What matters most of all though is structural condition. Here the usual rot-spots are sills, floorpans, underfloor chassis members, front subframe mounts (oil leaks from the engine usually protect the frame) and, perhaps most problem-prone of all, the rear suspension mounting points. Ready-made repair panels are available for all these, so really it’s a case of assessing how well anything has been fitted.

I’ve already mentioned the interior briefly. Specific weaknesses to look out for are a collapsed/sagged driver’s seat, water ingress, ‘burn marks’ where welding has been carried out without stripping the car properly, and general tattiness. Expectations here do vary somewhat; some people really want as close to perfection as they can find, others reckon that a few signs of general wear add to the car’s character and gives the car a bit of genuine patina. Similarly, although Jaguar saloons do have something of a ‘cigar and whisky’ image, the smell can be off-putting and is actually quite difficult to eliminate.
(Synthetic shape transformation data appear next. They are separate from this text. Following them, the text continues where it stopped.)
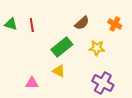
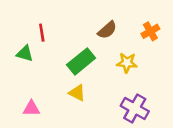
green triangle: (11, 24) -> (25, 54), moved
orange cross: (115, 24) -> (150, 31), turned 32
pink triangle: (32, 83) -> (31, 108), moved

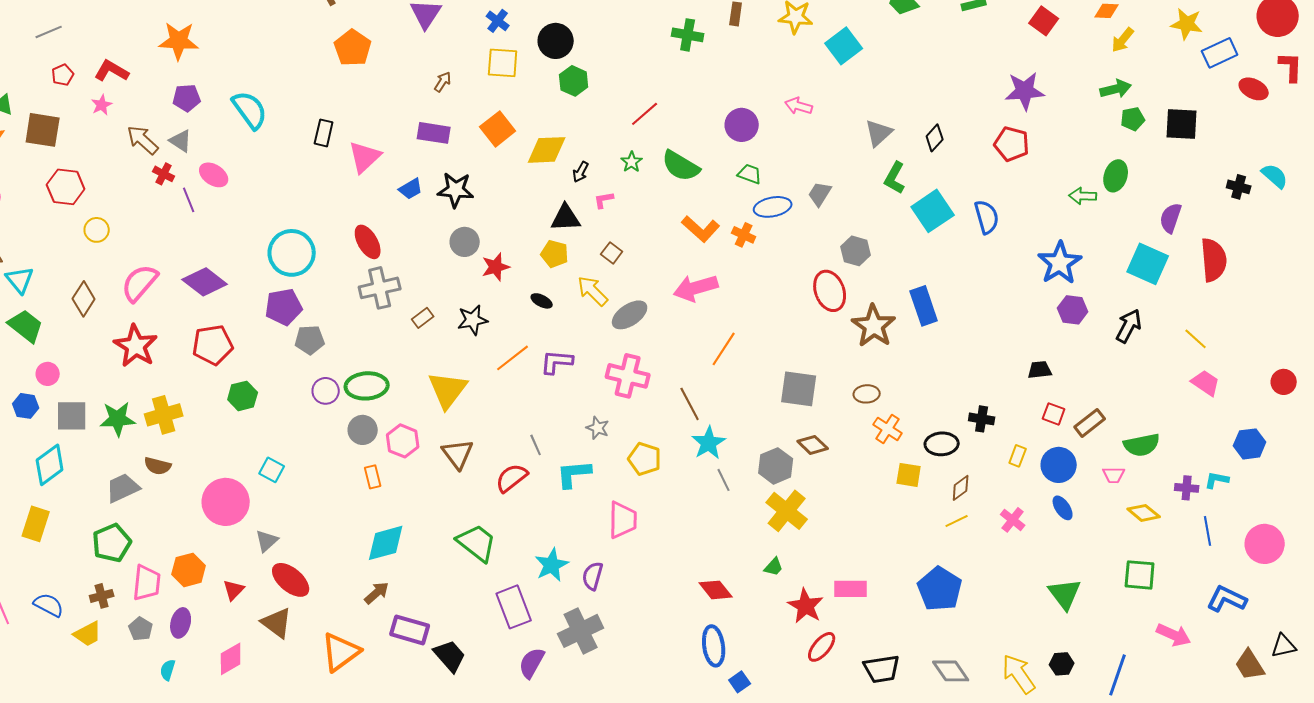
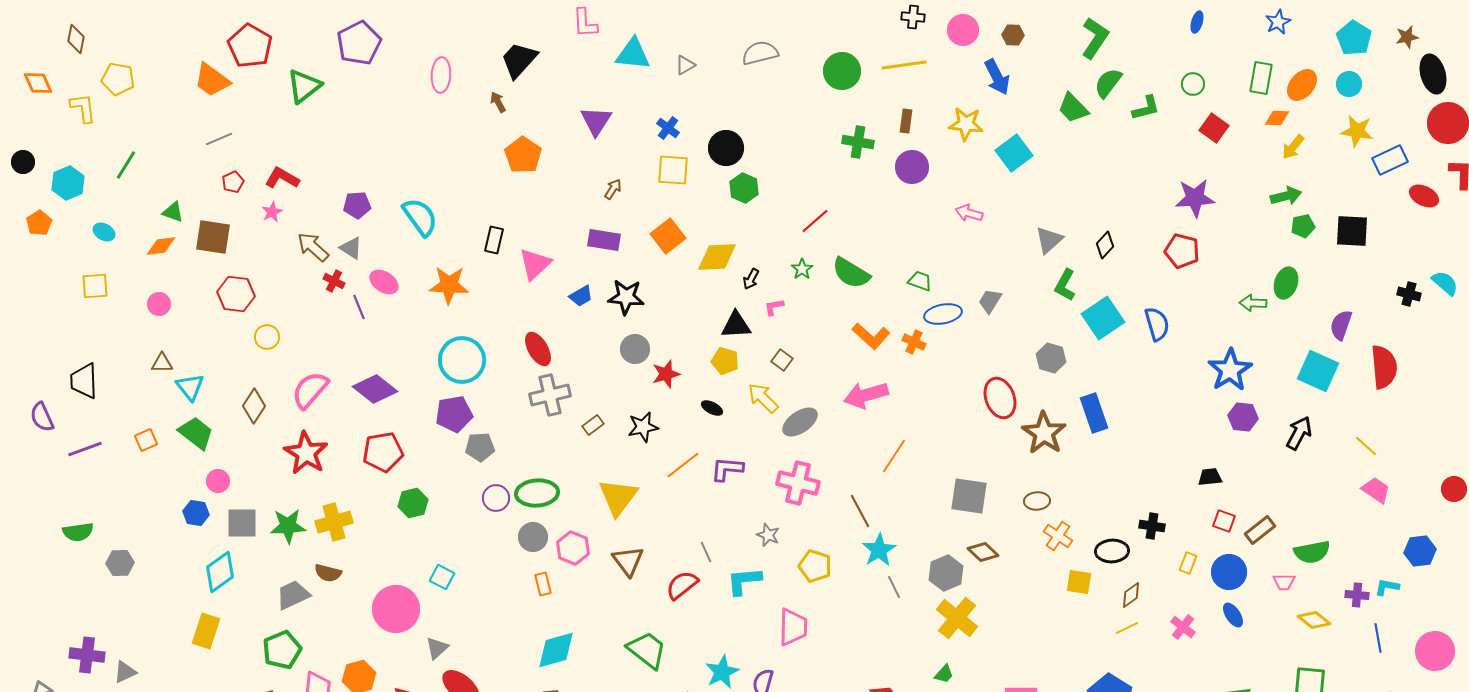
orange star: (179, 41) -> (449, 285), moved
purple circle: (742, 125) -> (912, 167), moved
gray hexagon: (856, 251) -> (1051, 358), moved

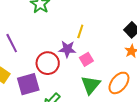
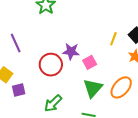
yellow line: (80, 31) -> (113, 39), moved
purple square: (28, 84) -> (19, 90), moved, size x0.6

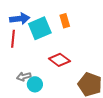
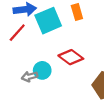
red line: (13, 39) -> (17, 33), turned 36
cyan circle: (35, 84) -> (42, 70), moved

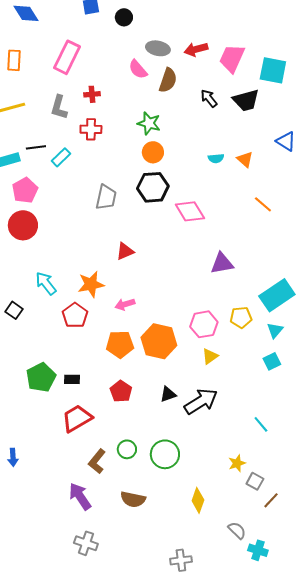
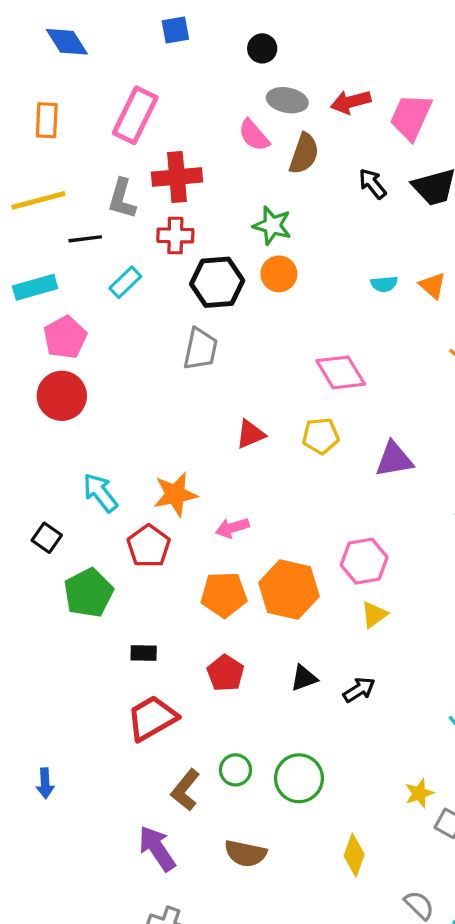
black circle: (124, 17) -> (262, 48), moved
red cross: (92, 94) -> (177, 177), size x1.8
black line: (36, 147) -> (85, 239), moved
black hexagon: (153, 187) -> (217, 282), moved
red triangle: (125, 251) -> (251, 434), moved
yellow pentagon: (241, 317) -> (321, 436), moved
green pentagon: (41, 377) -> (89, 593), moved
black arrow: (201, 401) -> (359, 690), size x0.6

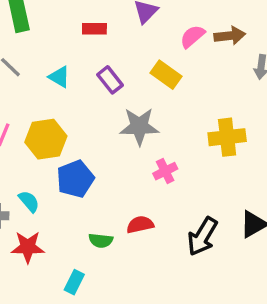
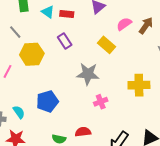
brown arrow: (230, 36) -> (146, 26), turned -54
cyan triangle: (59, 77) -> (48, 12), moved
purple rectangle: (110, 80) -> (65, 41), moved
yellow hexagon: (46, 139) -> (32, 54), moved

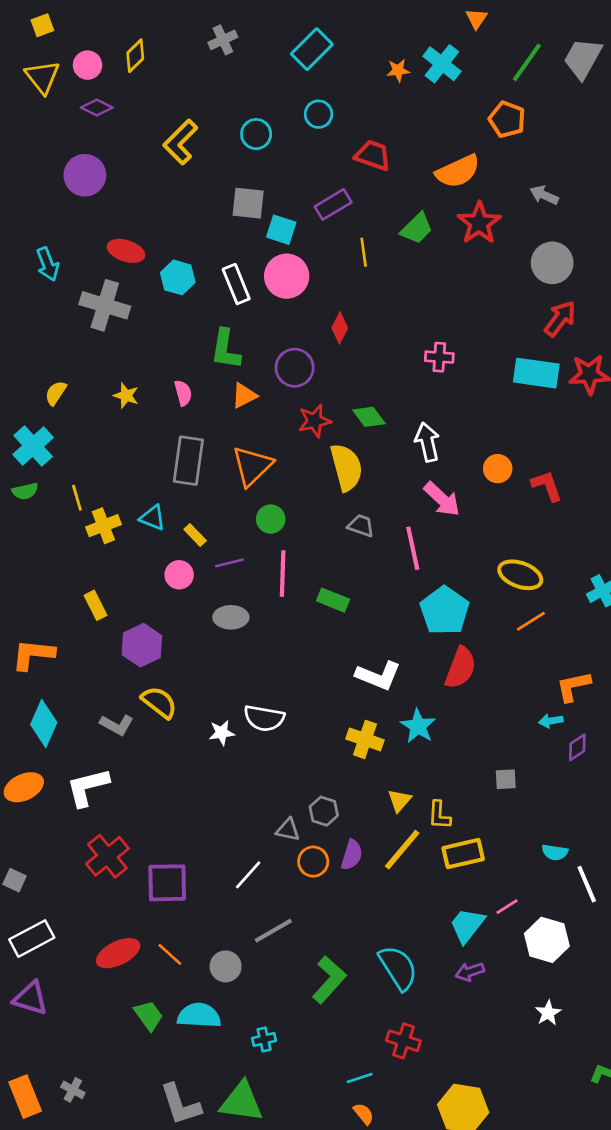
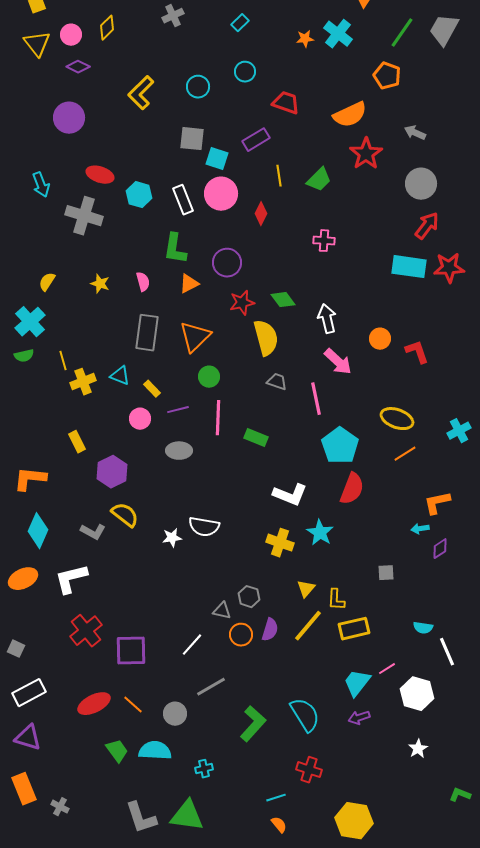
cyan rectangle: (312, 49) -> (240, 23), size x0.6
green trapezoid: (417, 228) -> (319, 180), moved
red diamond: (340, 328) -> (261, 214), moved
pink cross: (439, 357) -> (324, 241), moved
orange rectangle: (25, 1097) -> (24, 789), moved

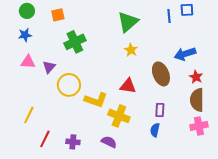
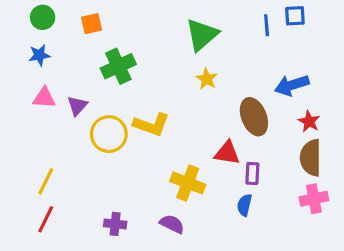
red triangle: (128, 86) -> (227, 153), moved
yellow L-shape: (96, 100) -> (151, 125), moved
red line: (45, 139) -> (46, 219), moved

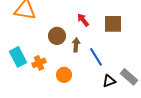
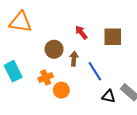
orange cross: (39, 63) -> (46, 78), moved
black triangle: (109, 81) -> (108, 96), turned 32

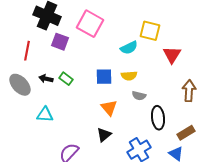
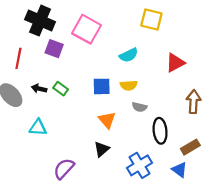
yellow square: (150, 31) -> (151, 19), moved
red triangle: (172, 55) -> (175, 63), turned 30

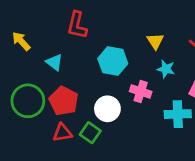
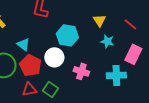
cyan triangle: (54, 62) -> (23, 44), moved
pink cross: (141, 92) -> (81, 71), moved
white circle: (107, 109) -> (54, 57), moved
Finally, try the air/ventilation system. As already note, operational air-con is very unlikely, but ensure the various flaps and blower motors direct the air as they should. Faults here can be extremely time-consuming to fix, as much of the kit is buried deep inside the dash. 

First the good news; with the exception of the 2.8 six, the engines are all basically good units. They all burn a bit of oil though. However unlike on contemporary OHV engines, you shouldn’t ignore a bit of timing chain rattle – audible under the bonnet at idle and as the revs are raised – as the chains are much longer and can break; and rectification is a major job. It’s normal for oil pressure at warm idle to barely register, but it needs to be at least 40psi at speed. Double-check a low gauge reading before condemning the engine though as factory gauges are not that reliable. The V12 is tough too, but one cylinder out of 12 not working will feel like a minor misfire on a lesser car! Check a V12 too for signs of overheating; the engine was shoehorned in, and the cooling system has to be in tip-top condition.

Various Borg-Warner auto ‘boxes were used; all are tough, as were the manuals, though these aren’t especially user-friendly and a clutch change is an engine-out job.

Front suspension ‘clonks’ are often caused by nothing more than worn shock absorber bushes. The rear suspension can become soft and soggy with age, but because it deteriorates slowly an owner often won’t notice until they drive another car. If there’s no evidence that it’s been done already, expect to rebuild the back end soon after purchase – chances are it’ll transform the car. Power steering racks wear and can fail, but exchange replacements are available for around £30.

As I hope I’ve shown, the secret here is to go into the process with your eyes wide open. What are the panel gaps like? Where has the car been painted, and where’s the overspray? What about the ‘hidden’ panel joins – i.e. within the door shuts and where outer and inner sills join?

But above all, does the car look and feel like someone has cherished and looked after it, or has it been repaired as cheaply as possible? If the former, you’ll probably be okay, though as with most ‘new to you’ cars you may have to spend a bit in the first year or two bringing things up to your standard. With a maintained on the cheap example though, you’ll end up covering the previous owner’s savings – many times over!